Joe Biden’s campaign has privately told US miners it would support boosting domestic production of metals used to make electric vehicles, solar panels and other products crucial to his climate plan, according to three sources familiar with the matter, in a boon for the mining industry.
The Obama administration enacted rigorous environmental regulations that slowed U.S. mining sector growth during its time in office. Biden, who served as Obama’s vice president and is well-regarded in conservation circles, has been expected to continue in that vein.
The US Democratic presidential candidate also supports bipartisan efforts to foster a domestic supply chain for lithium, copper, rare earths, nickel and other strategic materials that the United States imports from China and other countries, the sources said.
President Donald Trump, Biden’s Republican opponent in the Nov. 3 election, has issued executive orders to encourage US mining.
In a sign that miners are betting on a friendly reception from Biden, executives at Glencore Plc, which controls PolyMet Mining Corp, view its Minnesota copper mine project as a long-term investment and have no plans to scale back if Biden wins, a source familiar with the company’s thinking told Reuters.
The project had been considered one that could have been hurt in a Biden administration that mirrored Obama’s environmental stance.
PolyMet, Glencore and the Biden campaign declined to comment.
Washington has been forced to rethink its long-term US sourcing strategy as China has become the world’s largest producer or consumer of nearly all the metals used to make EVs, cell phones, weapons and other high-tech equipment.
“A Biden administration would emphasize green energy, and in order to get more solar panels, you need more raw materials,” said one of the sources, speaking on the condition of anonymity. “These materials don’t come out of a test tube.”
Biden agrees with the broad intent of Trump’s orders to encourage domestic mining, but opposes Trump’s anti-China rhetoric and his attempts to streamline federal permitting, two of the sources said.
Biden has said he plans to spend $2 trillion on EV infrastructure and other green projects should he win.
ScotiaBank analysts project the Biden plan will spark a multi-year boon for copper, one of the best electrical-conducting metals. EVs use twice as much copper as internal combustion engines.
That could bolster efforts by Chilean miner Antofagasta Plc’s Twin Metals subsidiary to secure federal permits to build a Minnesota copper mine.

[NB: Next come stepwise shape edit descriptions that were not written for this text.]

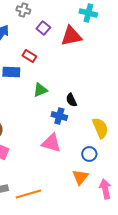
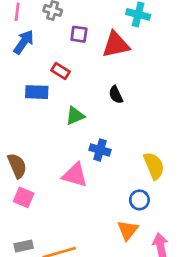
purple square: (43, 28) -> (79, 34), turned -32
black semicircle: (71, 100) -> (116, 95), moved
pink triangle: (51, 143) -> (75, 175), moved

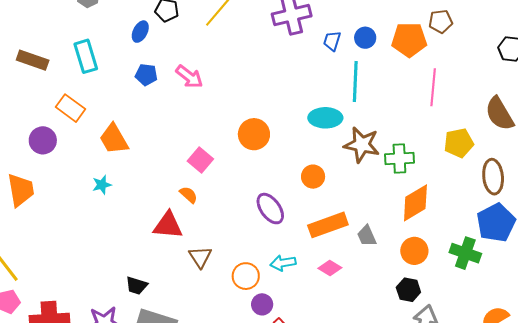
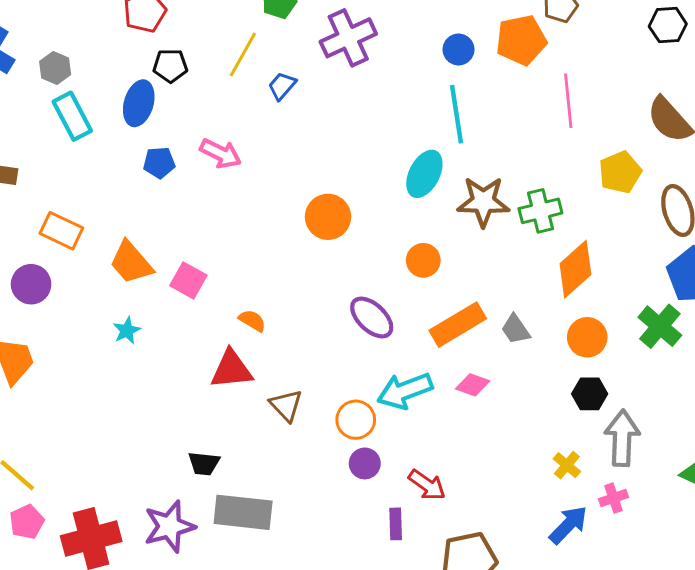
blue ellipse: (140, 32) -> (139, 103), size x1.4
blue trapezoid: (332, 41) -> (282, 86), moved, turned 35
cyan rectangle: (86, 56) -> (72, 116), moved
cyan ellipse: (325, 118) -> (424, 174), turned -52
pink square: (200, 160) -> (188, 280), moved
green cross: (465, 253) -> (660, 326), turned 32
cyan arrow: (283, 263) -> (405, 391), size x1.5
purple circle: (262, 304) -> (365, 463), moved

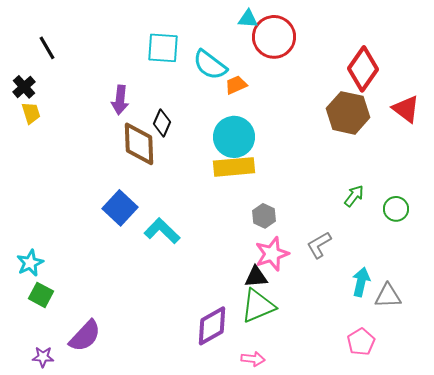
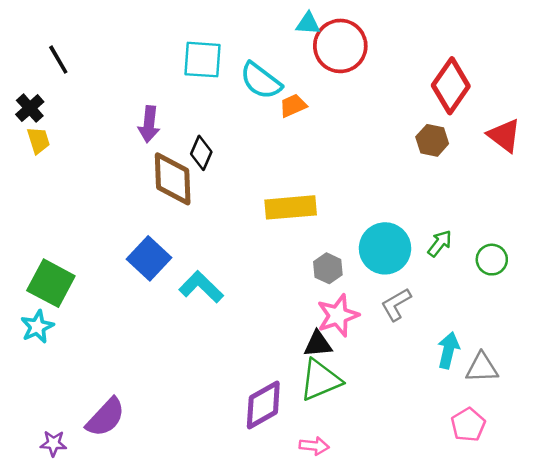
brown hexagon: (348, 113) -> (432, 140), size x0.6
cyan circle: (234, 137) -> (385, 248), moved
green square: (41, 295) -> (51, 283), moved, size x1.5
pink pentagon: (361, 342) -> (468, 425), moved

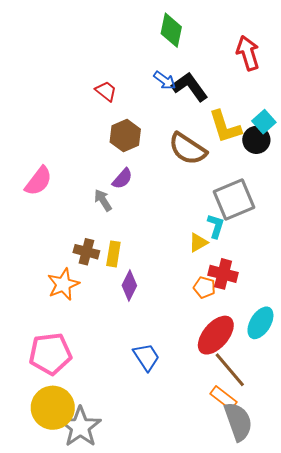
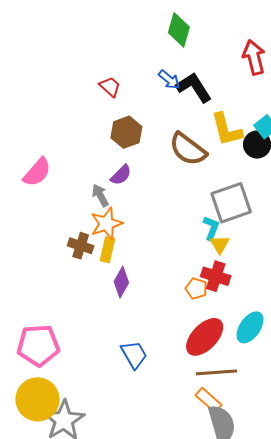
yellow triangle: (198, 243) -> (220, 244), moved, turned -35
orange star: (63, 284) -> (106, 224), moved
brown line: (230, 370) -> (216, 372), turned -57

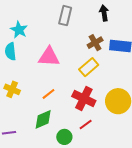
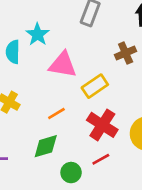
cyan star: (19, 30) -> (38, 34), moved
yellow rectangle: (89, 67) -> (95, 86), moved

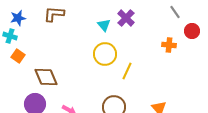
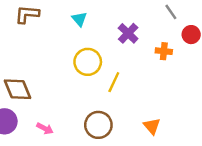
purple cross: (126, 18) -> (128, 33), moved
cyan triangle: (104, 25) -> (79, 19), moved

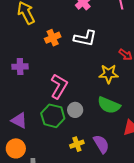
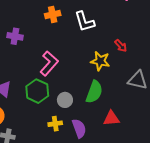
white L-shape: (85, 38) -> (84, 22), turned 50
green semicircle: (109, 105) -> (94, 92), turned -105
gray circle: (75, 110) -> (65, 100), moved

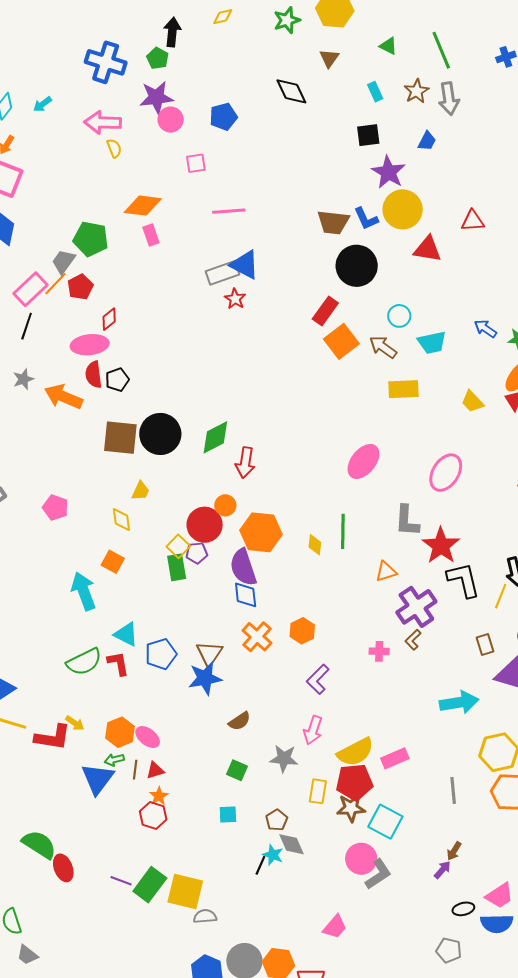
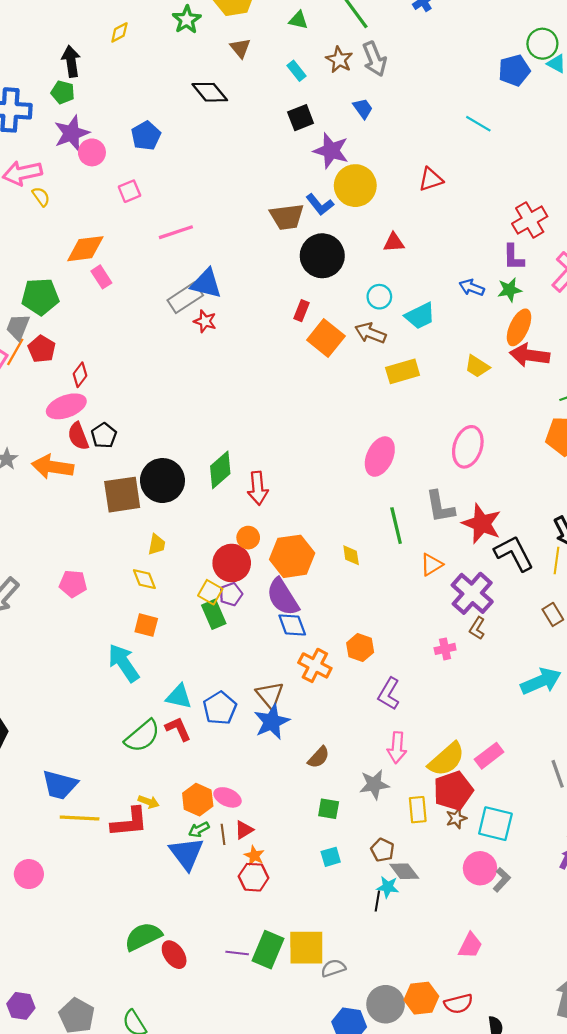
blue trapezoid: (427, 141) -> (363, 109), turned -50
red triangle: (427, 249) -> (394, 243), moved, size x0.7
red rectangle: (325, 311) -> (301, 311), size x0.7
green line: (343, 531) -> (396, 526), moved
brown star: (351, 808) -> (456, 818), size x0.7
green semicircle: (39, 844) -> (143, 937), turned -45
gray L-shape: (378, 874) -> (502, 880), size x0.7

Twin Metals said it is confident it can safely develop the mine.
Lithium miners including Lithium Americas Corp, Albemarle Corp, Standard Lithium Corp and others, especially, are seen as additional winners in a Biden presidency, as the white metal is key to build EV batteries.
Donations by employees at U.S. lithium miners to Democrats this year have nearly doubled from 2016 levels, according to campaign disclosures.
“Building back better involves miners,” said Rich Nolan, head of the National Mining Association, an industry trade group. “The Biden campaign understands the need for domestic supply chains.”
Biden’s planned support for mining will create tension with his environmental supporters who oppose new mines.
Environmental groups across Minnesota, Nevada and Arizona – three battleground states that employ thousands of miners – told Reuters they will lobby Biden strongly to oppose new mines should he defeat Trump.
Biden declined this year to commit to opposing copper mining in Minnesota. Environmentalists said this stance seemed born from political calculation rather than a desire to skirt the issue.
PolyMet has secured federal permits already, though a court challenge could force Washington to reconsider that decision. Twin Metals is locked in a more-acrimonious debate over permitting for another project that opponents say would damage wetlands near Minnesota’s border with Ontario.
In Arizona, the Resolution copper mine from Rio Tinto Plc and BHP Group Plc faces stiff opposition from Native American tribes.
“There are places that are too special to mine,” said Jeremy Drucker of Save The Boundary Waters, which opposes the Twin Metals project and has declined to endorse a presidential candidate. “Mining companies have been using EVs and climate change as a cover to push their own agenda: profit.”